Полине Виардо - Письма (1850-1854) - Мемуары и переписка- Тургенев Иван Сергеевич

12, 13 (24, 25) июня 1850. Париж

Lundi, 24 juin 1850.

Paris.

9 h. du soir. Voici donc le dernier soir que je passe a Paris, chere et bonne Madame Viardot.-- Demain a pareille heure je roulerai deja sur la route de Berlin1.-- Je ne vous entretiendrai pas de mes angoisses, de mes tristesses, vous pouvez vous les imaginer, sans que je vous attriste encore par mes paroles.-- Tout mon etre se resume en un seul mot: adieu - adieu.-- Je regarde autour de moi, je rassemble tous mes souvenirs, jusqu'aux plus insignifiants - comme on dit que les emigrants pour l'Amerique ramassent jusqu'aux plus humbles objets do leur menage et j'emporte tout avec moi comme un tresor.-- Si vous voulez me promettre aussi de vous souvenir de moi - je crois que je supporterai l'absence avec plus de facilite - avec un coeur moins gros.-- Quand vous serez de retour a Courtavenel, promettez-moi de saluer en mon nom ses murs cheris - quand assis sur le perron par une belle soiree d'automne, vous regarderez se remuer les cimes des peupliers de la cour - pensez, je vous prie, a votre ami absent, qui aurait ete si heureux de se trouver la parmi vous.-- Pour moi, je n'ai pas besoin de vous promettre de penser souvent a vous; je ne ferai pas autre chose; je me vois d'ici, assis seul sous les vieux tilleuls de mon jardin, le visage tourne vers la France et murmurant tout bas: ou sont-ils, que font-ils maintenant? - Ah! je sens bien que je laisse mon coeur ici. Adieu; jusqu'a demain.

Mardi, 8 heures du matin.

Bonjour, pour la derniere fois en France, bonjour, chere Madame V. Je n'ai presque pas dormi; je me reveillais a chaque instant - et je sentais ma tristesse se prolonger jusque dans mon sommeil. J'attends une lettre de vous aujourd'hui - et une de Gounod; je l'ai prie de m'envoyer le "Soir" et le "Lamento"2. Vous souvenez-vous - mais non - je n'en suis pas encore a trouver du charme dans ces trois mots - plus tard peut-etre - mais pas maintenant. J'aurai une lettre de vous - n'est-ce pas?

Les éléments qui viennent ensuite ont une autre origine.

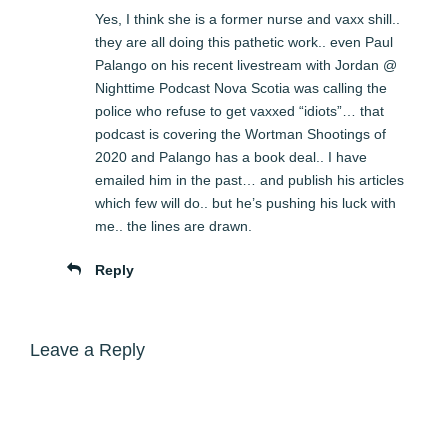
Yes, I think she is a former nurse and vaxx shill..
they are all doing this pathetic work.. even Paul
Palango on his recent livestream with Jordan @
Nighttime Podcast Nova Scotia was calling the
police who refuse to get vaxxed “idiots”… that
podcast is covering the Wortman Shootings of
2020 and Palango has a book deal.. I have
emailed him in the past… and publish his articles
which few will do.. but he’s pushing his luck with
me.. the lines are drawn.
Reply
Leave a Reply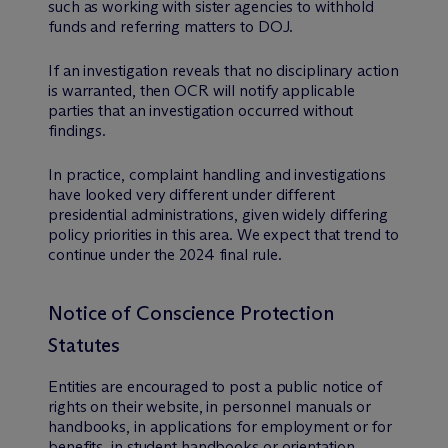
such as working with sister agencies to withhold
funds and referring matters to DOJ.
If an investigation reveals that no disciplinary action
is warranted, then OCR will notify applicable
parties that an investigation occurred without
findings.
In practice, complaint handling and investigations
have looked very different under different
presidential administrations, given widely differing
policy priorities in this area. We expect that trend to
continue under the 2024 final rule.
Notice of Conscience Protection
Statutes
Entities are encouraged to post a public notice of
rights on their website, in personnel manuals or
handbooks, in applications for employment or for
benefits, in student handbooks or orientation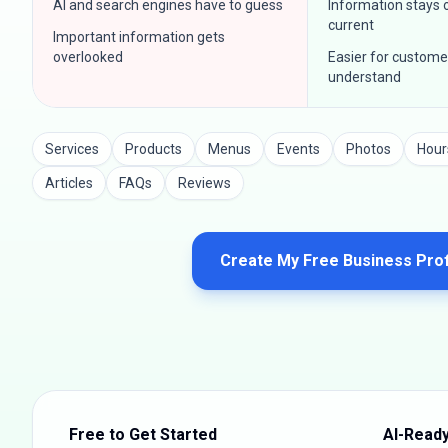
AI and search engines have to guess
Information stays
current
Important information gets
overlooked
Easier for custome
understand
Services
Products
Menus
Events
Photos
Hour
Articles
FAQs
Reviews
Create My Free Business Prof
Free to Get Started
AI-Ready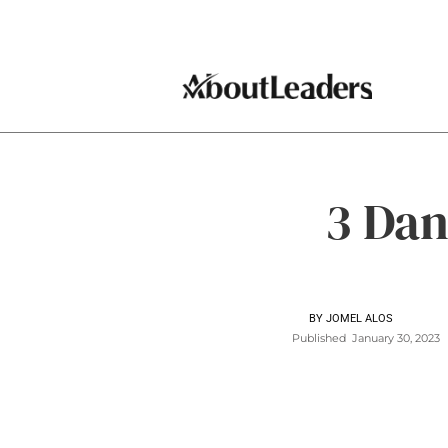
3 Dan
BY
JOMEL ALOS
Published
January 30, 2023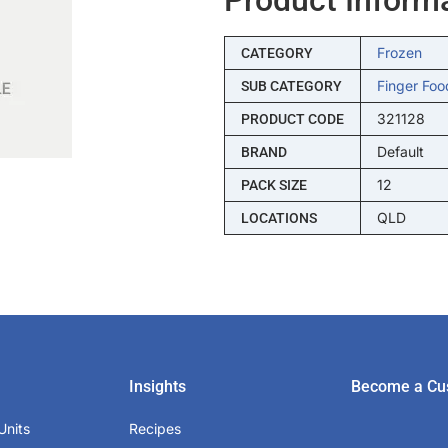
Frozen
CATEGORY
Finger Foo
SUB CATEGORY
321128
PRODUCT CODE
Default
BRAND
12
PACK SIZE
QLD
LOCATIONS
Insights
Become a Cu
Units
Recipes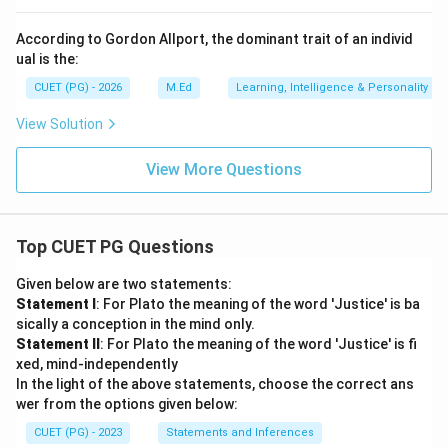
According to Gordon Allport, the dominant trait of an individ
ual is the:
CUET (PG) - 2026
M.Ed
Learning, Intelligence & Personality
View Solution
View More Questions
Top CUET PG Questions
Given below are two statements:
Statement I
: For Plato the meaning of the word 'Justice' is ba
sically a conception in the mind only.
Statement II
: For Plato the meaning of the word 'Justice' is fi
xed, mind-independently
In the light of the above statements, choose the correct ans
wer from the options given below:
CUET (PG) - 2023
Statements and Inferences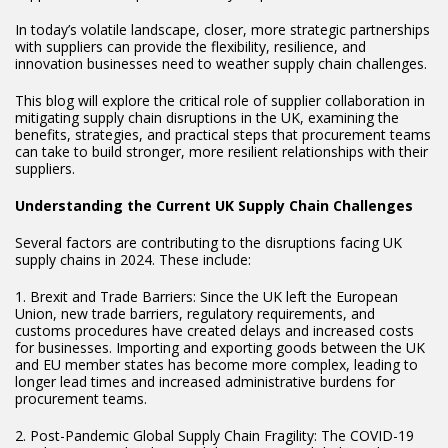
In today’s volatile landscape, closer, more strategic partnerships
with suppliers can provide the flexibility, resilience, and
innovation businesses need to weather supply chain challenges.
This blog will explore the critical role of supplier collaboration in
mitigating supply chain disruptions in the UK, examining the
benefits, strategies, and practical steps that procurement teams
can take to build stronger, more resilient relationships with their
suppliers.
Understanding the Current UK Supply Chain Challenges
Several factors are contributing to the disruptions facing UK
supply chains in 2024. These include:
1. Brexit and Trade Barriers: Since the UK left the European
Union, new trade barriers, regulatory requirements, and
customs procedures have created delays and increased costs
for businesses. Importing and exporting goods between the UK
and EU member states has become more complex, leading to
longer lead times and increased administrative burdens for
procurement teams.
2. Post-Pandemic Global Supply Chain Fragility: The COVID-19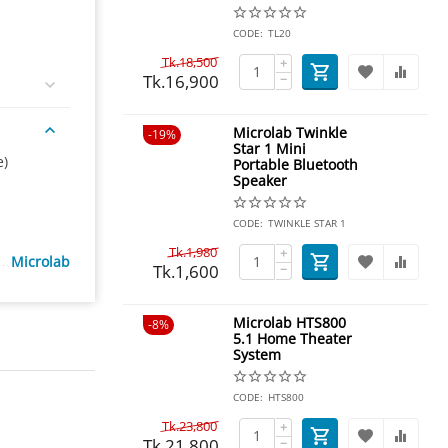
CODE:
TL20
Tk.
18,500
+
Tk.
16,900
−
Microlab Twinkle
19%
Star 1 Mini
e)
Portable Bluetooth
Speaker
CODE:
TWINKLE STAR 1
Tk.
1,980
+
Microlab
Tk.
1,600
−
Microlab HTS800
8%
5.1 Home Theater
System
CODE:
HTS800
Tk.
23,800
+
Tk.
21,800
−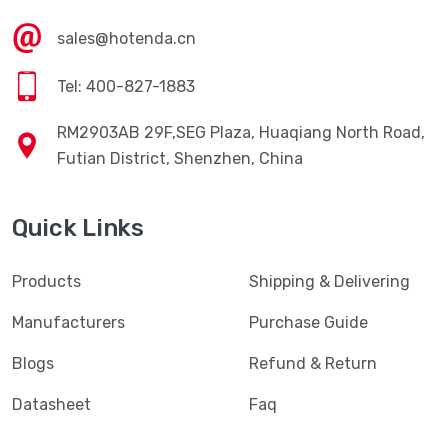
sales@hotenda.cn
Tel: 400-827-1883
RM2903AB 29F,SEG Plaza, Huaqiang North Road,
Futian District, Shenzhen, China
Quick Links
Products
Shipping & Delivering
Manufacturers
Purchase Guide
Blogs
Refund & Return
Datasheet
Faq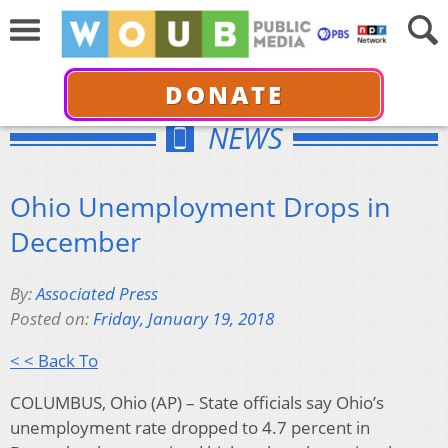
DONATE
NEWS
Ohio Unemployment Drops in
December
By:
Associated Press
Posted on:
Friday, January 19, 2018
< < Back To
COLUMBUS, Ohio (AP) – State officials say Ohio’s
unemployment rate dropped to 4.7 percent in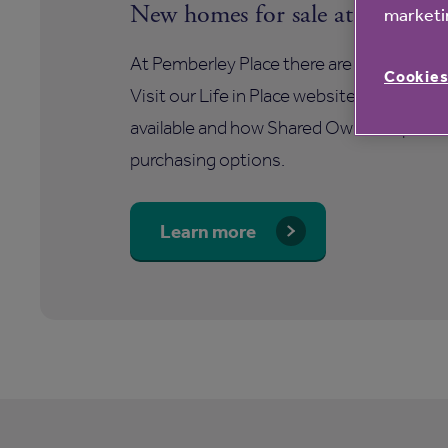
New homes for sale at Pemberle
marketin
At Pemberley Place there are a number of
Cookies
Visit our Life in Place website to find ou
available and how Shared Ownership offer
purchasing options.
Learn more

Vous ne sauriez croire quel plaisir m'a cause votre rentree triomphale3.-- Je vous en prie, quand vous m'ecrirez en Russie, donnez-moi des details minutieux de vos representations - en general beaucoup de details.-- C'est un moyen sur de rapprocher la distance, en la bravant. Pensez-y. Je vous assure que des mots dans le genre de ceux-ci, par exemple: "Je me suis levee ce matin a 8 heures et j'ai dejeune devant la fenetre ouverte de mon jardin" otent bien des lieues a la distance - et il y en aura beaucoup entre vous et moi.

Deux heures plus tard.

J'ai la tete en feu; je suis eperdu de fatigue et de chagrin. Je fais mes malles en pleurant - je ne sais plus ou est ma tate - je ne sais vraiment pas ce que j'ecris.-- Je vous ai envoye mon adresse - je vous ecrirai de Berlin.-- Adieu - adieu; je vous embrasse tous, vous, Viardot - soyez benis - mes chers et bons amis, ma seule famille, vous que j'aime plus que tout au monde. - Merci de votre chere bonne lettre - je n'ai plus de paroles pour vous dire le bien qu'elle m'a fait - que Dieu vous benisse mille fois.-- Il est temps que je finisse - il est temps - il est temps,-- Allons, du courage - et bon espoir.-- Venez encore pour la derniere fois dans mes bras - que je vous serre contre ce coeur qui vous aime tant, mes bons, mes chers amis,-- et adieu. Je vous recommande a Dieu.-- Soyez heureux.-- Je vous aime et vous aimerai jusqu'a la fin de ma vie.-- J'embrasse aussi Manuel et Lady Monson si elle le permet.-- Adieu, adieu.

Voire

J. Tourgueneff.

P. S. Je vais chez Louise; je lui porto un livre allemand pour qu'elle se souvienne, elle aussi - de l'ami absent.-- Ah! je vous aime tous tant! - C'est maintenant que je le sens plus que jamais...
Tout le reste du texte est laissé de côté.